Widow Of Retired Dallas Firefighter Sues Cruise Line Over Husband's COVID-19-Related Death
DALLAS (CBSDFW.COM) - The widow of a retired Dallas firefighter blames COVID-19 and a cruise line for his death.
CBS 11 spoke to Susan Dorety about her lawsuit which raises troubling questions about whether the cruise line withheld information from passengers about a previous outbreak.
She shared her account of trying to get the ship's medical personal to help her husband.
She's suing the cruise line for not telling passengers that several ship before them tested positive for COVID-19.
Michael Dorety and his wife, Susan were celebrating their 40th anniversary on the Princess Cruise Lines Grand Princess in February.
Susan says they were notified four days into the journey about the possible exposure.
That was around the time the 68-year-old retired Dallas firefighter started to get sick.
For three days, Dorety's husband was confined to his room at a dock in San Francisco until finally he was taken to a hospital on shore.
He died days later.
"The CDC people ask me what took me so long to get him off the ship, because of the condition he was in, it was so bad," Susan said. "And I was crying over in the corner of the tent saying 'I've been trying for two days to get him off the ship'."
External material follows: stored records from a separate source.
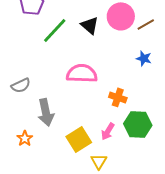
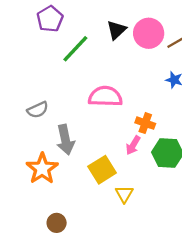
black triangle: (90, 25) -> (116, 30), moved, turned 36
pink arrow: (108, 131) -> (133, 145), moved
orange star: (25, 138) -> (42, 169), size x1.8

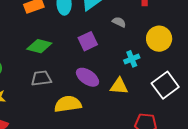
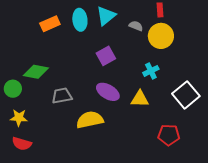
gray semicircle: (119, 22) -> (136, 26), moved
yellow circle: (159, 39) -> (161, 36), moved
green diamond: (39, 46) -> (36, 72), moved

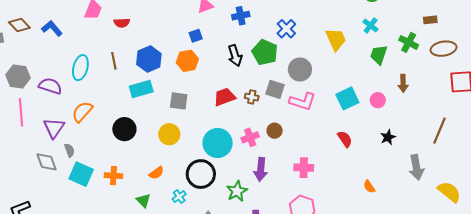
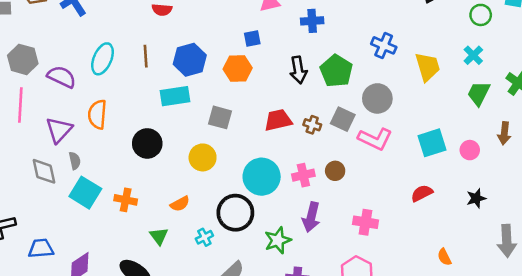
blue cross: (286, 29) -> (384, 45), moved, turned -30
orange semicircle: (82, 112) -> (97, 114), turned -45
red semicircle: (345, 139) -> (422, 193), turned -90

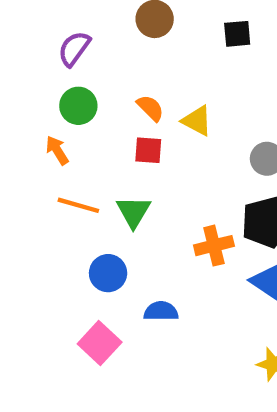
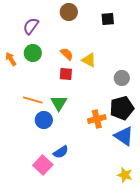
orange arrow: (57, 150) -> (11, 59), moved
blue circle: (108, 273) -> (44, 120), moved
blue semicircle: (161, 311) -> (61, 152), moved, turned 147

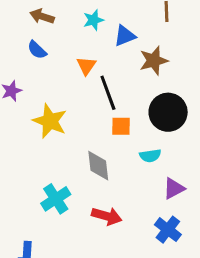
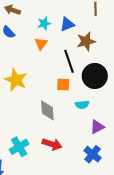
cyan star: (93, 20) -> (44, 23), moved
black line: (108, 93) -> (69, 61), moved
cyan cross: (56, 199) -> (19, 147), moved

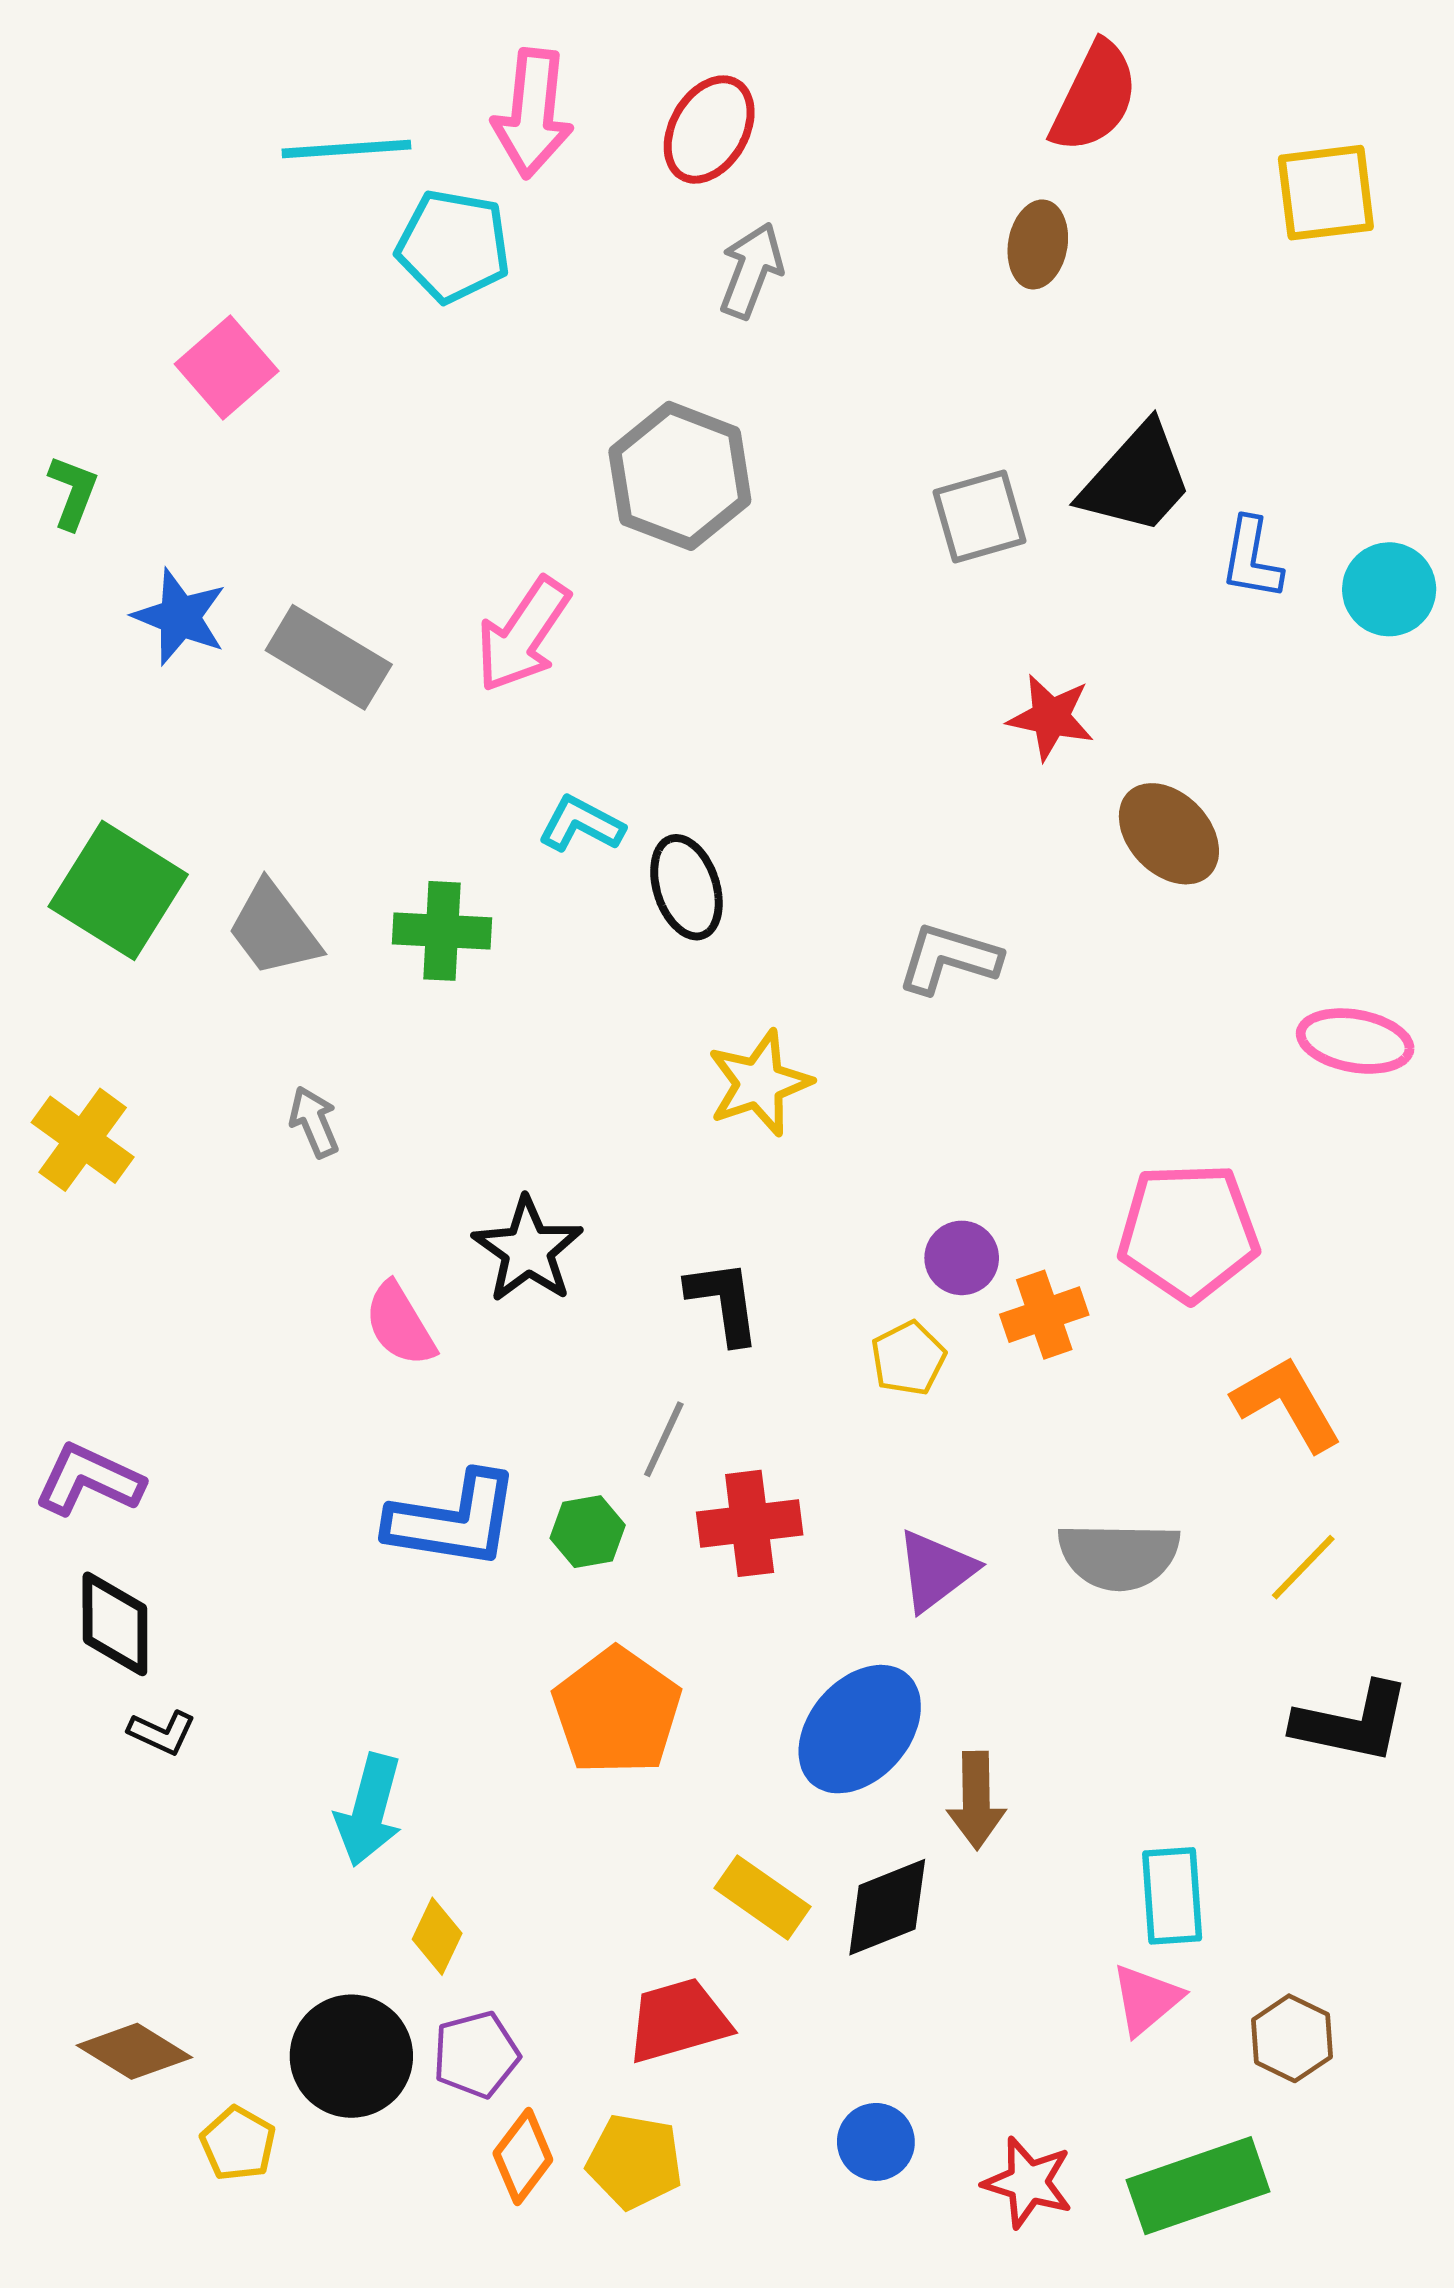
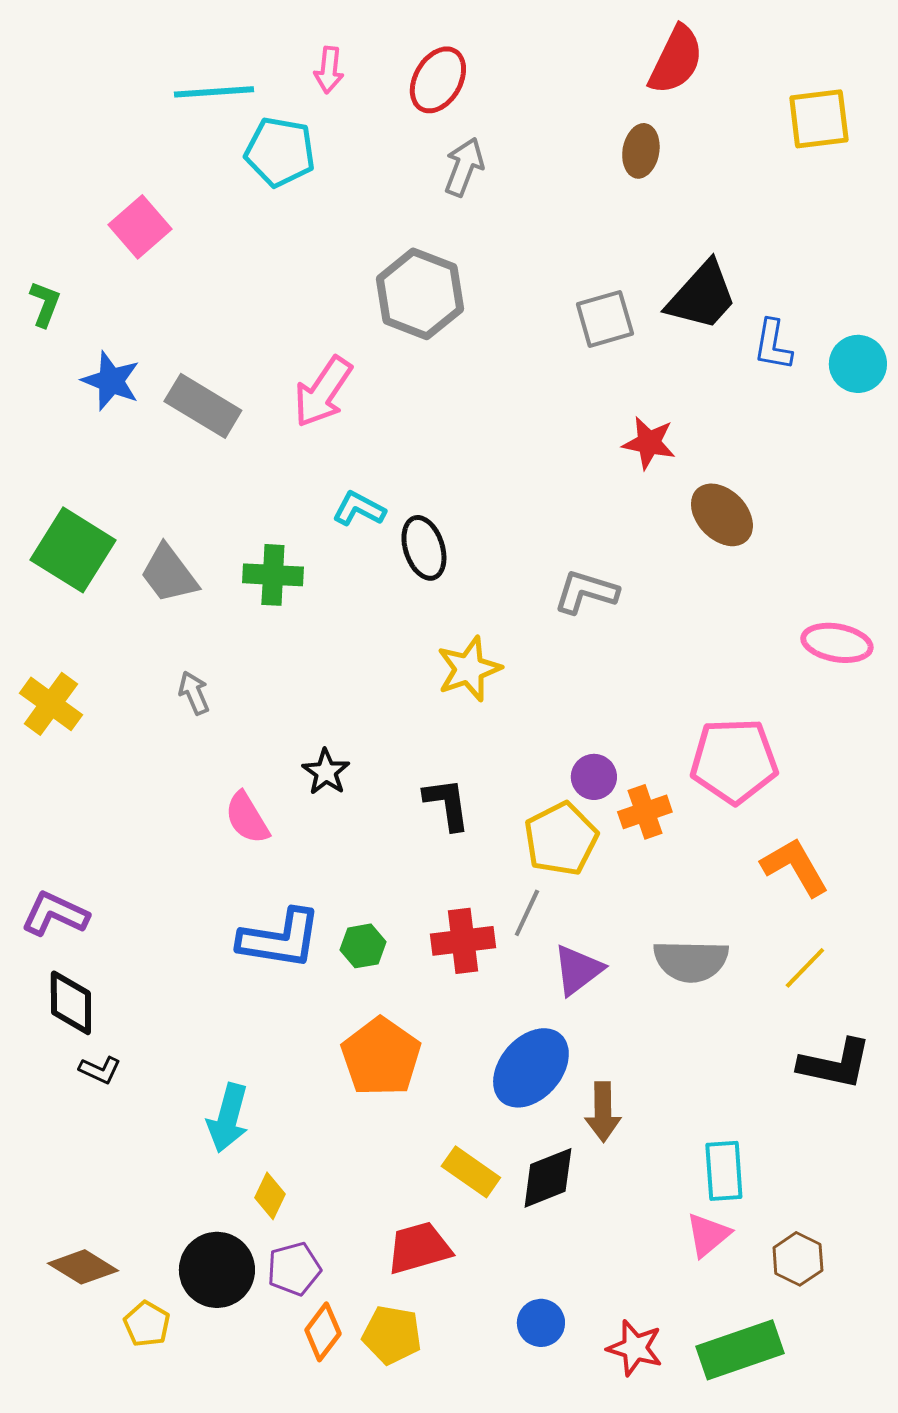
pink arrow: (533, 113) -> (329, 70), size x0.6
black star: (528, 1250) -> (326, 772), size x0.7
yellow pentagon: (908, 1358) -> (561, 839), size x1.6
gray line: (664, 1439) -> (527, 913), moved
"This same cruise line and had the same problem just two or three weeks before off the coast of Japan," said Susan's attorney Rusty Hardin. "They knew the dangers of this virus and they knew how communicable it was to two passengers. They already gone through this once. And here they, they took on a whole group several thousand people in Susan's group."
Hardin filed the federal lawsuit that does not specify a damage amount.
Princess Cruise Line issued a statement saying it does not comment on pending obligation.